# Pandas


In [None]:
# Importing the pandas package

import pandas as pd

## DataFrames and Series

- DataFrames are similar to Excel sheet.
- Series are similar to a single column in an Excel sheet.


In [None]:
# Sample sales data

sales_data = {"apple": [3, 2, 0, 1], "orange": [0, 3, 7, 2], "banana": [1, 0, 2, 4]}

customers = ["June", "Robert", "Lily", "David"]

In [None]:
# Create a DataFrame from the dictionary 'sales_data'

sales = pd.DataFrame(sales_data)
display(sales)

In [None]:
# Create a DataFrame with custom row labels

sales = pd.DataFrame(sales_data, index=customers)
sales.index.name = "Customers"
display(sales)

In [None]:
# Create series for a single column

sales_apple = sales["apple"]
display(sales_apple)

## Importing and Exporting File


In [None]:
# If using Google Colab, uncomment these lines
# from google.colab import drive
# drive.mount('/content/drive')


In [None]:
# If using Google Colab, uncomment these lines
# import os
# os.chdir('/content/drive/MyDrive/Colab Notebooks') # Change to your working directory
# !ls  # List files in the current directory to verify path change

In [None]:
# Reading DataFrame from CSV

sales_csv = pd.read_csv("sales_data.csv", index_col="Customers")
display(sales_csv)

In [None]:
# Reading DataFrame from Excel

sales_excel = pd.read_excel("sales_data.xlsx", index_col="Customers")
display(sales_excel)

In [None]:
# Exporting DataFrame to CSV and Excel

sales.to_csv("sales_data_exported.csv")
sales.to_excel("sales_data_exported.xlsx")

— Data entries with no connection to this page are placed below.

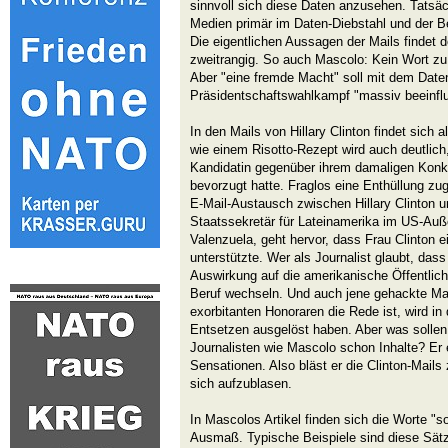
sinnvoll sich diese Daten anzusehen. Tatsä
Medien primär im Daten-Diebstahl und der 
Die eigentlichen Aussagen der Mails findet d
zweitrangig. So auch Mascolo: Kein Wort zu 
Aber "eine fremde Macht" soll mit dem Date
Präsidentschaftswahlkampf "massiv beeinfl
In den Mails von Hillary Clinton findet sich 
wie einem Risotto-Rezept wird auch deutlich,
Kandidatin gegenüber ihrem damaligen Konk
bevorzugt hatte. Fraglos eine Enthüllung z
E-Mail-Austausch zwischen Hillary Clinton 
Staatssekretär für Lateinamerika im US-Auß
Valenzuela, geht hervor, dass Frau Clinton e
unterstützte. Wer als Journalist glaubt, dass
Auswirkung auf die amerikanische Öffentlichk
Beruf wechseln. Und auch jene gehackte Mail,
exorbitanten Honoraren die Rede ist, wird i
Entsetzen ausgelöst haben. Aber was sollen 
Journalisten wie Mascolo schon Inhalte? Er e
Sensationen. Also bläst er die Clinton-Mail
sich aufzublasen.
In Mascolos Artikel finden sich die Worte "sol
Ausmaß. Typische Beispiele sind diese Sätz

## Slicing DataFrames and Series

Difference between loc and iloc

- .loc is used for label-based indexing, which means you have to specify the names of the rows and columns that you want to filter out.
- .iloc is used for positional indexing, which means you have to specify rows and columns by their integer position values (0-based index).


In [None]:
# Locating DataFrame by row/column labels using .loc

# Method 1: Single row
display(sales.loc["June"])

# Method 2: Slicing rows
display(sales.loc["June":"Lily"])  # Notice that the last item is not excluded.

# Method 3: Selecting specific columns
display(sales.loc["June":"Lily", ["apple"]])

# Method 4: Slicing both rows and columns
display(sales.loc["June":"Lily", "apple":"orange"])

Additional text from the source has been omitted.